Get values from 2 files - Complex "for loop and if" awk problem

Hi everyone,

I've been thinking and trying/changing all day long the below code, maybe some awk expert could help me to fix the for loop I've thought,
I think I'm very close to the correct output.

file1 is:

<boxes content="Grapes and Apples">
    <box No.="Box MT. 53">
      <quantity f="4">Grapes</quantity>
      <quantity f="8">Apples</quantity>
    </box>
    <box No.="Box MJ 62">
      <quantity f="7">Grapes</quantity>
      <quantity f="12">Apples</quantity>
    </box>
  </boxes>

file2 is:

<some text...>
<some text...>        
        <f><v>Begin</v></f>
        <f><v>Prod No</v></f>
        <f><v>Serial</v></f>
        <f><v>Grapes and Apples</v></f>
        <f><v>Begin 1</v></f>
        <f><v>Box MT. 53</v></f>
        <f><v>XMT. 5563</v></f>
        <f><v>Begin 2</v></f>
        <f><v>Box MJ 62</v></f>
        <f><v>JJKD. 772</v></f>
        <f><v>Apples</v></f>
        <f><v>Grapes</v></f>
</abc>

My code so far is:

#Arr1  #Array to store info of 1rst block, Don't pay attention to this array.
#Arr3 #Array for 1rst line for blocks 2 y 3 (stores unique strings in blue in file 1, 
          #Apples and Grapes).  Apples and grapes appear in alphabetical order in file2
#Arr5 #Array for values of each block taken from file 1 in red.

awk 'BEGIN{  B = 66 }
    FNR==NR{
        if ($0 ~ "box No.=")
            {Arr1[FNR]=gensub(/^[^"]+"|".+$/,"","g");asorti(Arr1,Arr2)}
        else if ( $0 ~ "quantity f=" )
            {Arr3[gensub(/.+">|<.+$/,"","g")];asorti(Arr3,Arr4) 
             Arr5[FNR]=gensub(/^[^"]+"|".+$/,"","g");asorti(Arr5,Arr6) 
             }
        next
    }
{
###############  for loop to generate blocks #####################
    for ( j=2;j<=length(Arr3)+1;j++ ) {  #Loop to generate block 2 and 3, because of that j begins in 2.
        if($0 ~ ">"Arr4[j-1]"<") {
            {printf("<begin \"%d\" >\n\t<b ln=\"A%d\" t=\"s\"><v>%d</v></b>\n", j,j,FNR);} #print 1rst line of each block
            for ( k=(j-1);k<=(j-2)+length(Arr5);k=k+length(Arr1) ) { #Loop to print rest of the values related to each fruit
                if ( k < length(Arr5)/length(Arr1) ) {
                    printf("\t<b ln=\"%c%d\"><v>%d</v></b>\n", B, j, Arr6[k]); #Printing the value
                    B++
                }    
                else {                    
                    printf("\t<b ln=\"%c%d\"><v>%d</v></b>\n</begin>", B, j, Arr6[k]); #Printing last line of each block
                    B=66  # B=66 because is the ASCII in decimal of letter B.
                }            
            }
        }
    }
}' file1 file2

The for loop intends to generate the blocks 2, 3...N of the output (in the sample only blocks 2 y 3). The blocks 2 and 3 represents info from
uniques fruits in file1 and their respective values. Block 2 is for Apples and contains its values from file1 (8 and 12); Block 3 is for
Grapes and contains its values from file1 (4 and 7).
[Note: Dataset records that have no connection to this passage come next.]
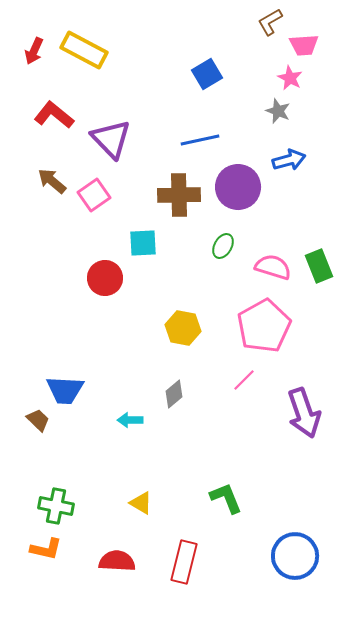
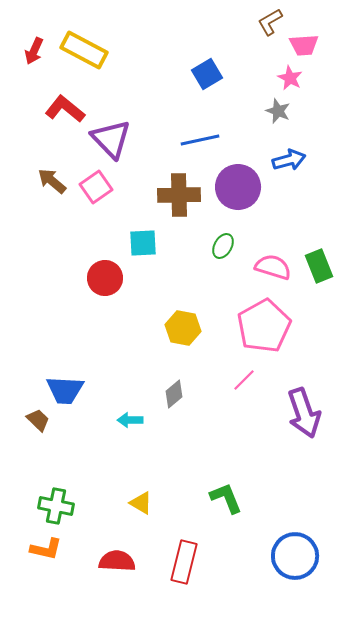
red L-shape: moved 11 px right, 6 px up
pink square: moved 2 px right, 8 px up
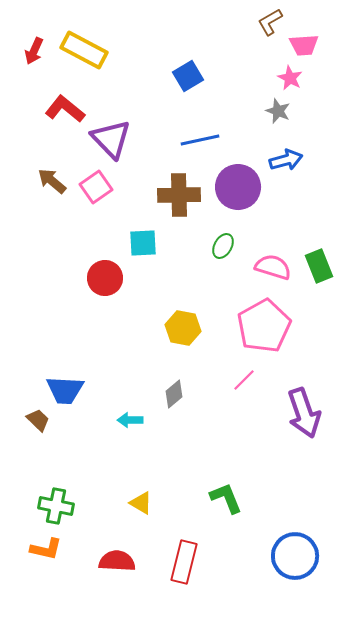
blue square: moved 19 px left, 2 px down
blue arrow: moved 3 px left
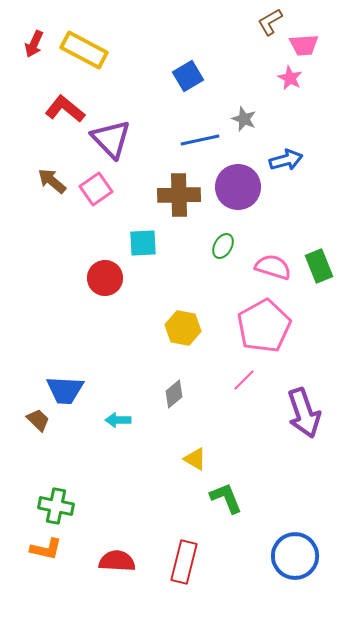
red arrow: moved 7 px up
gray star: moved 34 px left, 8 px down
pink square: moved 2 px down
cyan arrow: moved 12 px left
yellow triangle: moved 54 px right, 44 px up
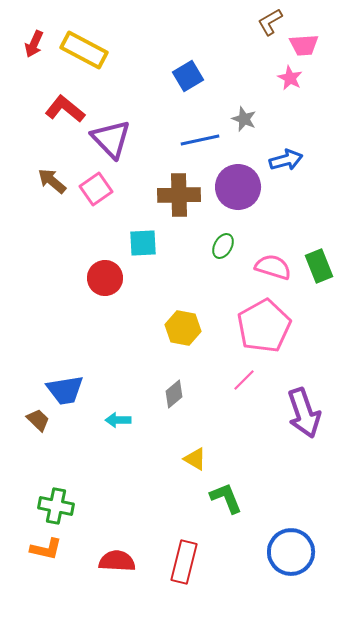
blue trapezoid: rotated 12 degrees counterclockwise
blue circle: moved 4 px left, 4 px up
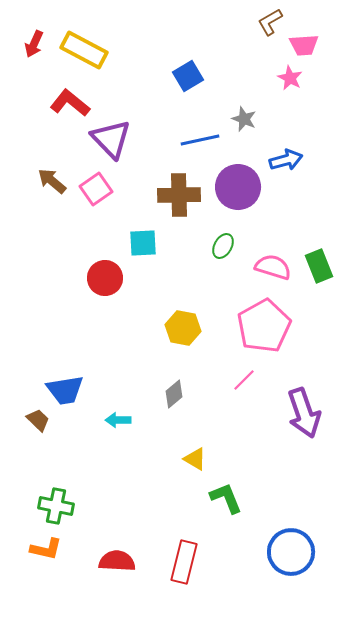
red L-shape: moved 5 px right, 6 px up
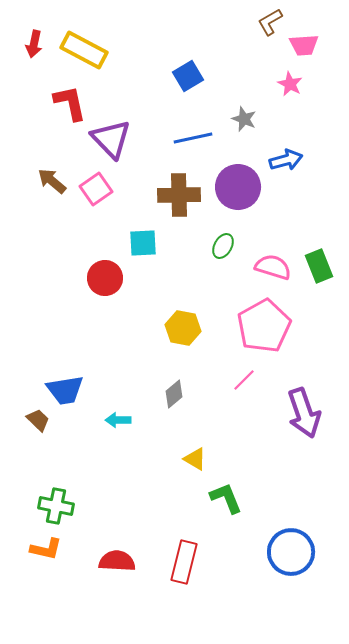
red arrow: rotated 12 degrees counterclockwise
pink star: moved 6 px down
red L-shape: rotated 39 degrees clockwise
blue line: moved 7 px left, 2 px up
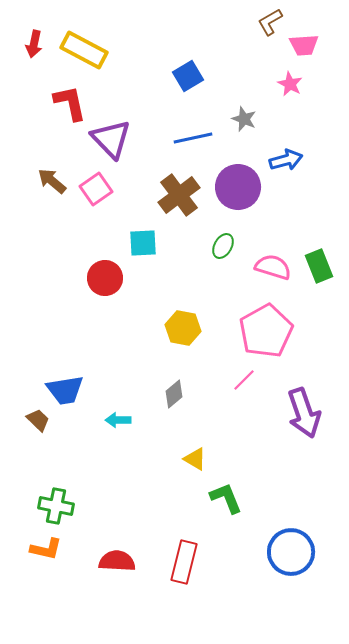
brown cross: rotated 36 degrees counterclockwise
pink pentagon: moved 2 px right, 5 px down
  • In alphabetical order, Apples goes first than Grapes, then, block 2 is for Apples and block 3 for Grapes.
  • For each fruit block, the fruit values must appear in same order that appear in file1, e.g for Apples 8 and 12 and not 12 and 8.

I'm getting this output:

<begin "2" >
        <b ln="A2" t="s"><v>13</v></b>
        <b ln="B2"><v>3</v></b>
        <b ln="C2"><v>7</v></b>
</begin><begin "3" >
        <b ln="A3" t="s"><v>14</v></b>
        <b ln="B3"><v>4</v></b>
</begin>        <b ln="B3"><v>8</v></b>
</begin>

and the correct output should be:

<begin ln="2" >
    <c ln="A2" t="s"><v>13</v></b>
    <c ln="B2"><v>8</v></b>
    <c ln="C2"><v>12</v></b>
</begin>
<begin ln="3" >
    <c ln="A3" t="s"><v>14</v></b>
    <c ln="B3"><v>4</v></b>
    <c ln="C3"><v>7</v></b>
</begin>

The first line for each block is line number from file2, e.g. Apples appears in line 13 in file2 and Grapes appear in line 14.

Maybe someone could fix my for loop, I'm stuck in the part to print in correct order the values related to each fruit block.

PS: I have another for loop that generates the first block (not shown), so it will be great if the solution could be added to the first loop.

Many thanks in advance.

Can you please explain once more where file2 fits in here?

--ahamed

Hi ahamed, thanks for reply.

Well, the file2 is needed to know the line number of Apples and Grapes within file2 and put them in first line of each block.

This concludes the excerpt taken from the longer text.